Theory of local orbital magnetization: local Berry curvature

We present a microscopic theory for the local (single site) orbital magnetization in tight-binding systems. Each occupied state of energy $\varepsilon_n$ contributes with a local orbital magnetic moment term ${\mathbf{ m}}n({\mathbf{ r}})$ and a local Berry-curvature term ${\mathbf{ Ω}}n({\mathbf{ r}})$. For Bloch electrons (${\mathbf{ k}}$-space), we go beyond the modern theory by revealing the sublattice texture. We identify a topological contribution ${\mathbf{ Ω}}^{\text{topo}}{n\mathbf{ k}}({\mathbf{ r}})$ and a geometric contribution ${\mathbfΩ}^{\text{geom}}{n\mathbf{ k}}({\mathbf{ r}})$ to the sublattice Berry curvature. For systems with open boundaries (${\mathbf{ r}}$-space), we derive an explicit expression of an effective onsite Berry curvature ${\mathbf{ Ω}}_n({\mathbf{ r}})$. Considering two band models, the $\mathbf{ k}$-space and $\mathbf{ r}$-space onsite magnetizations coincide numerically but differ from the Bianco-Resta approach. They reveal orbital ferromagnetism in topological insulators, and orbital antiferro- and ferrimagnetism in trivial insulators.
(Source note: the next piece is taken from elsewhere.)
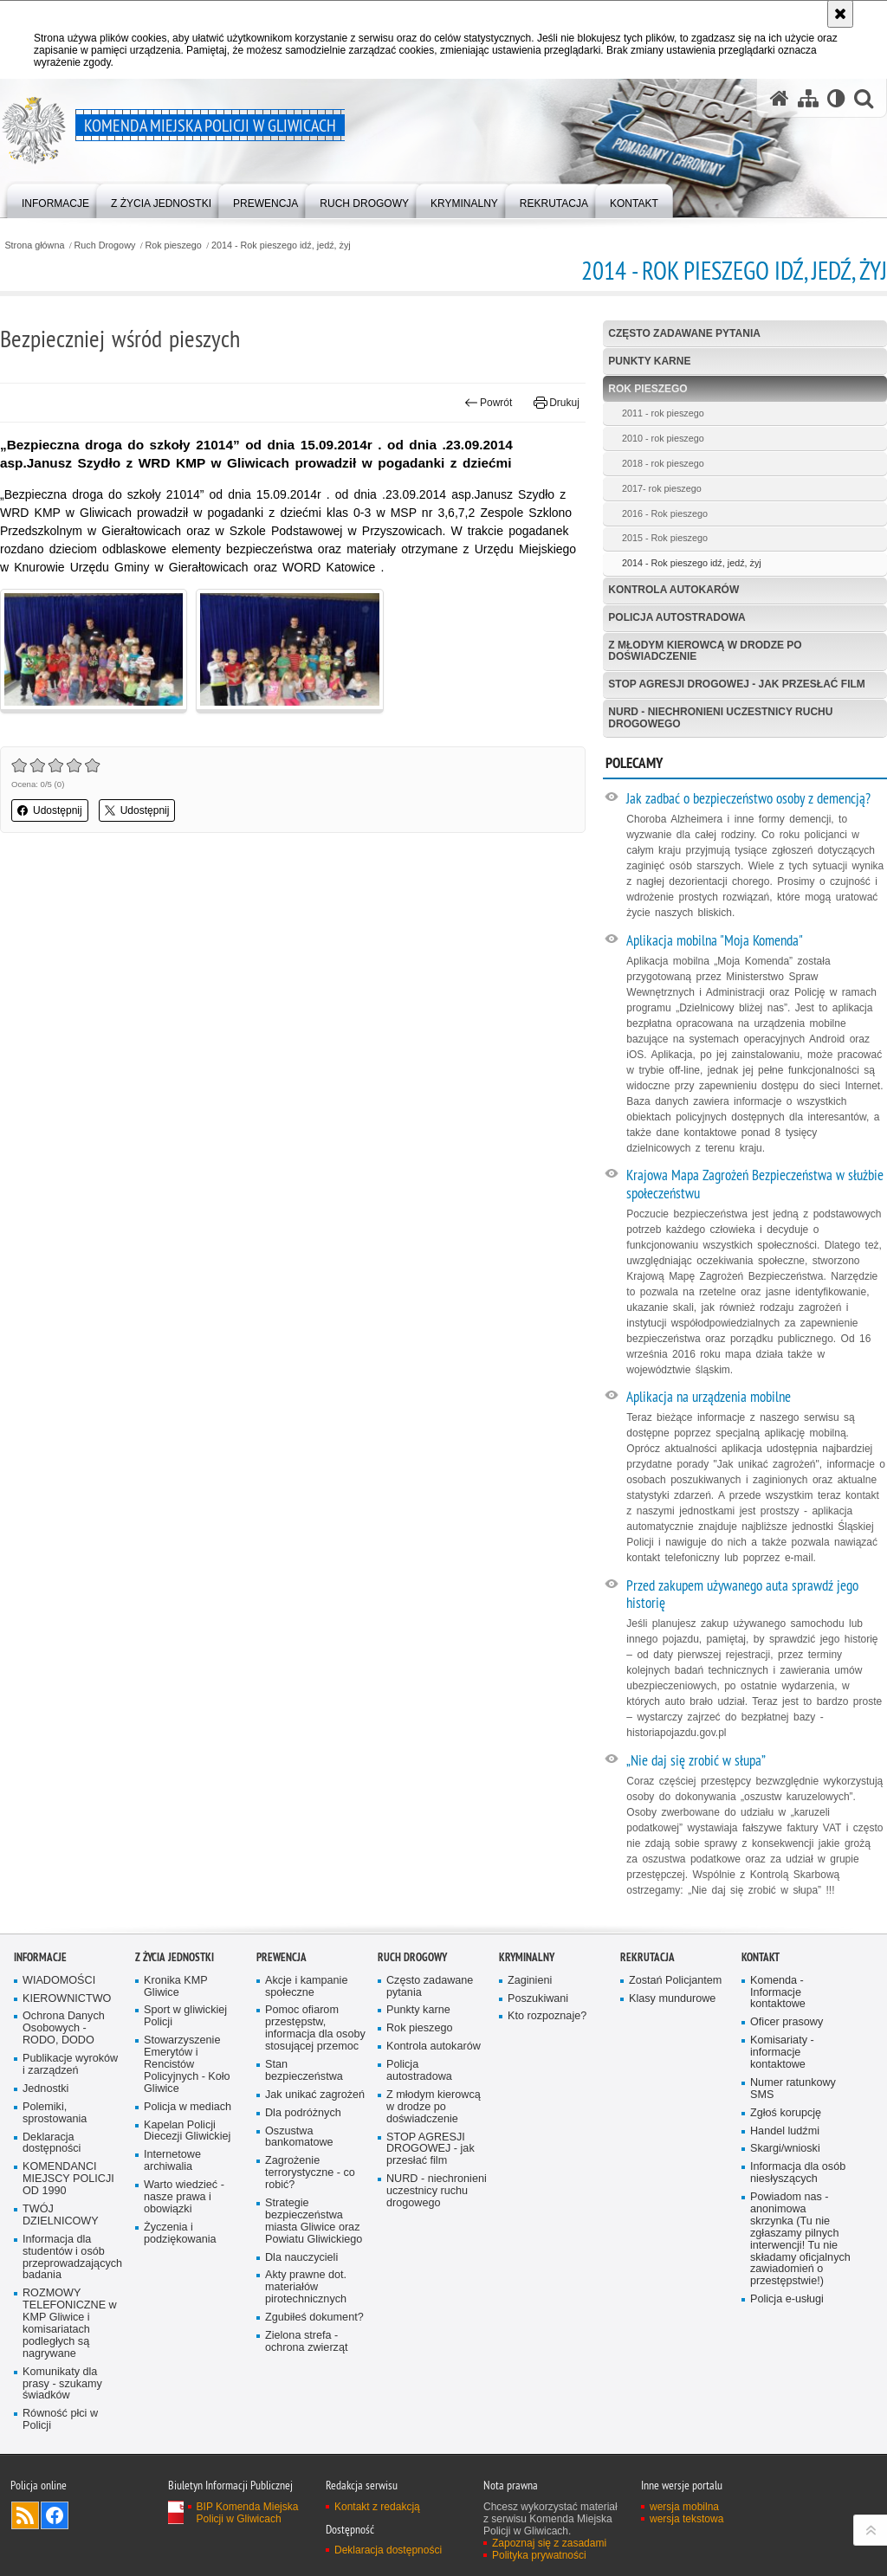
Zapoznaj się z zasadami (549, 2543)
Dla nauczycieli (301, 2257)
This theory can be used to investigate orbital magnetic textures and their topological properties in many systems of current interest (Moiré, amorphous, quasicrystals, defects, molecules).

💡 Research Summary

This paper presents a novel microscopic theory for the orbital magnetization at the scale of a single atomic site (local or onsite orbital magnetization) in tight-binding systems. Moving beyond the established modern theory of orbital magnetization which describes the bulk-averaged property, this work provides a framework to resolve how magnetization is distributed within a unit cell or across a finite sample.

The foundation of the theory is a thermodynamic derivation starting from the local grand canonical potential for a finite open-boundary system. This leads to a general real-space (r-space) expression for the onsite orbital magnetization M_orb(r) (Eq. 8). The formula reveals that each occupied energy eigenstate |n> contributes through two local quantities: a local orbital magnetic moment m_n(r), which is simply the state’s total moment weighted by the onsite probability, and an effective local Berry curvature Ω_n(r) (Eqs. 9, 10). The latter is a newly defined quantity that sums to zero over all sites but encodes local topological and geometric information.
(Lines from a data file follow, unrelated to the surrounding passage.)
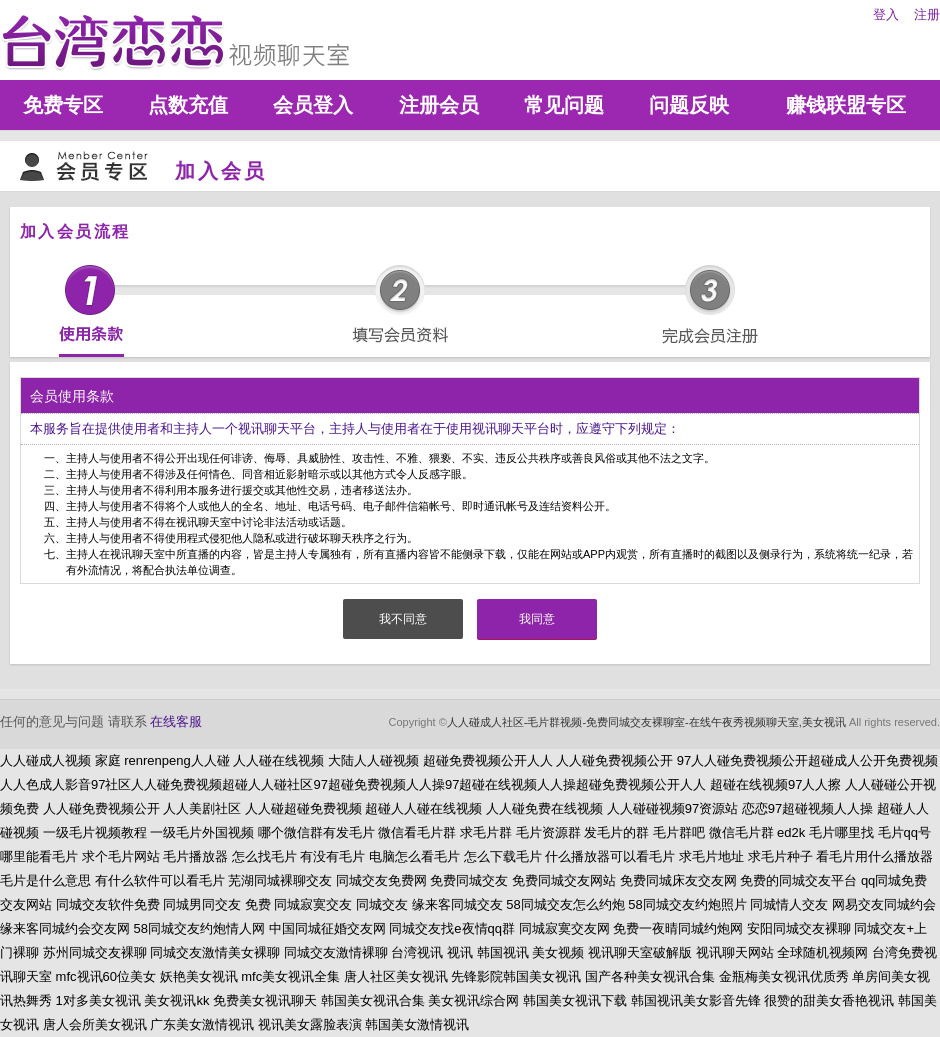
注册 (927, 14)
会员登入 (313, 105)
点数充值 (188, 105)
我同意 (537, 619)
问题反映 (689, 105)
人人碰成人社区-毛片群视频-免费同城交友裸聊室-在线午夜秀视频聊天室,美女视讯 (646, 722)
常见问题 (564, 105)
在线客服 (176, 721)
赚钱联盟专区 (846, 105)
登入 (886, 14)
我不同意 (403, 619)
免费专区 (63, 105)
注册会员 (439, 105)
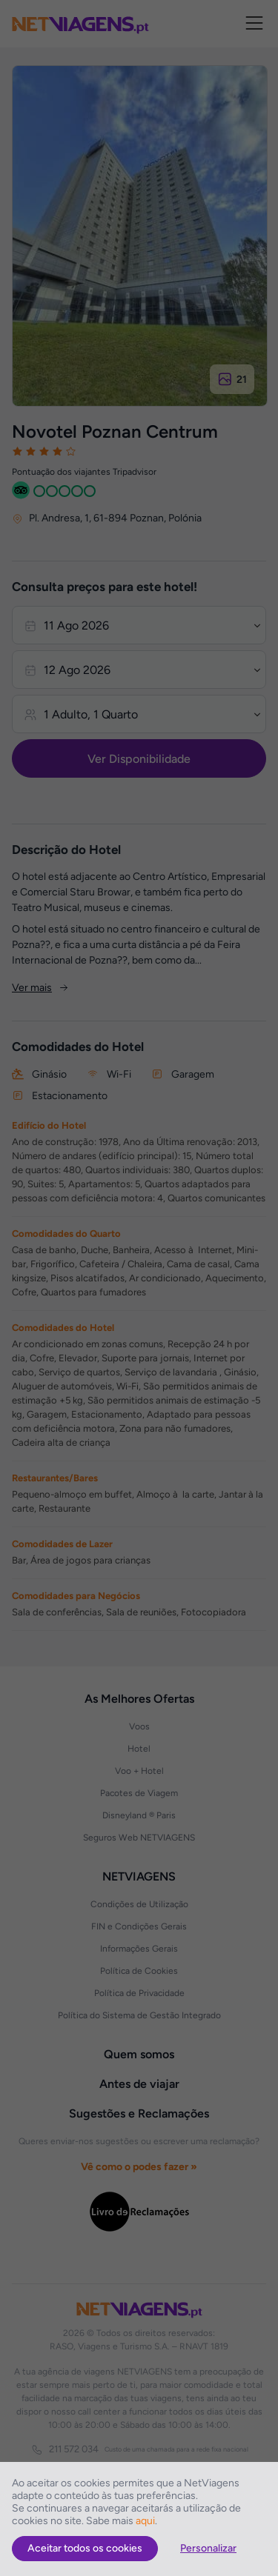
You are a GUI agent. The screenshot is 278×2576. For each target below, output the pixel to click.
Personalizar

Applying this formalism to periodic Bloch electrons (k-space), the authors derive expressions for the sublattice-resolved magnetization M_orb(r_α) (Eq. 3). A key insight is the decomposition of the local Berry curvature Ω_nk(r_α) into a topological contribution (Ω_topo) and a geometric contribution (Ω_geom) (Eqs. 5-7). Ω_topo represents how the conventional Berry curvature is projected onto sublattices, while Ω_geom consists of purely interband terms that vanish upon summing over all sublattices but are crucial for creating local magnetic textures.

The theory is numerically validated using two-band models (Haldane model in topological/trivial phases and a modified Haldane model). Calculations using the k-space and r-space formulae show perfect agreement, confirming the consistency of the approach. The results unveil distinct orbital magnetic orders: nearly orbital ferromagnetism in the topological insulator phase, and orbital antiferromagnetism or ferrimagnetism in trivial insulator phases. Notably, even in trivial gaps, a finite slope in the sublattice magnetization versus chemical potential is observed, stemming solely from the geometric Berry curvature contribution.
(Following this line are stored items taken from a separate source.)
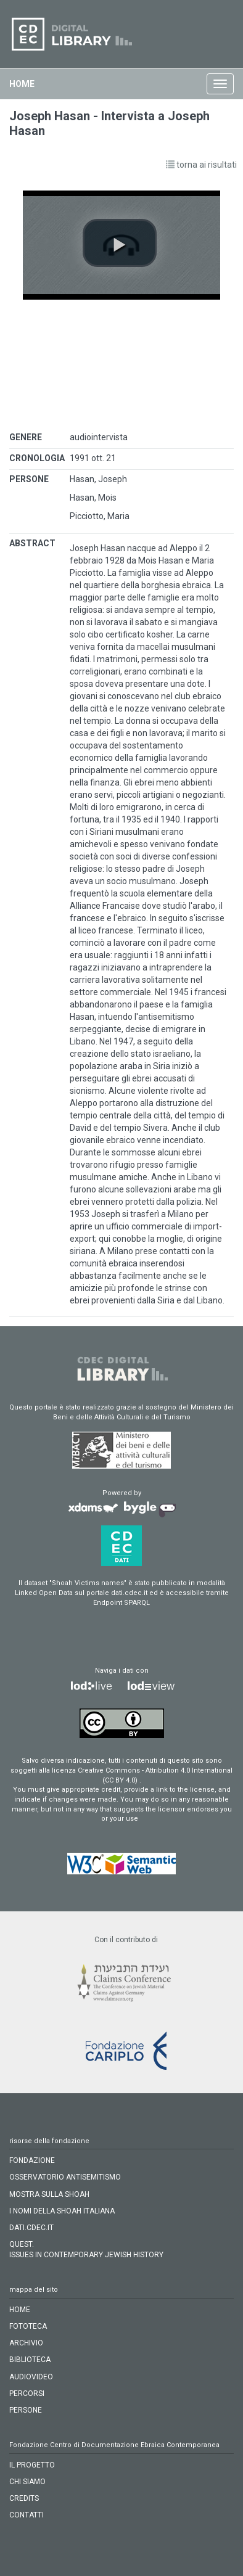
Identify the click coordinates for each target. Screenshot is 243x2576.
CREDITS (24, 2498)
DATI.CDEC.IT (31, 2227)
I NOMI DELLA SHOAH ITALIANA (62, 2211)
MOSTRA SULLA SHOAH (49, 2194)
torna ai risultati (201, 165)
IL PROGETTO (32, 2465)
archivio (26, 2343)
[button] (120, 243)
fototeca (28, 2326)
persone (25, 2410)
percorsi (26, 2393)
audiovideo (31, 2377)
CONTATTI (26, 2515)
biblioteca (30, 2359)
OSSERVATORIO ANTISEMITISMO (65, 2177)
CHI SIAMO (27, 2481)
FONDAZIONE (32, 2160)
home (22, 84)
Finally, the paper contrasts its local magnetization and local Chern marker (Eqs. 14, 15) with the earlier Bianco-Resta (BR) approach. While the two methods are fundamentally different—scaling as N^2 vs. N^3 in computation and yielding qualitatively different sublattice profiles—they are shown to be compatible, as they yield identical results when summed over a bulk unit cell. This new local theory provides a powerful microscopic tool for investigating emergent orbital magnetic textures and their topological signatures in a wide range of contemporary systems, including moiré materials, amorphous solids, quasicrystals, and molecular structures.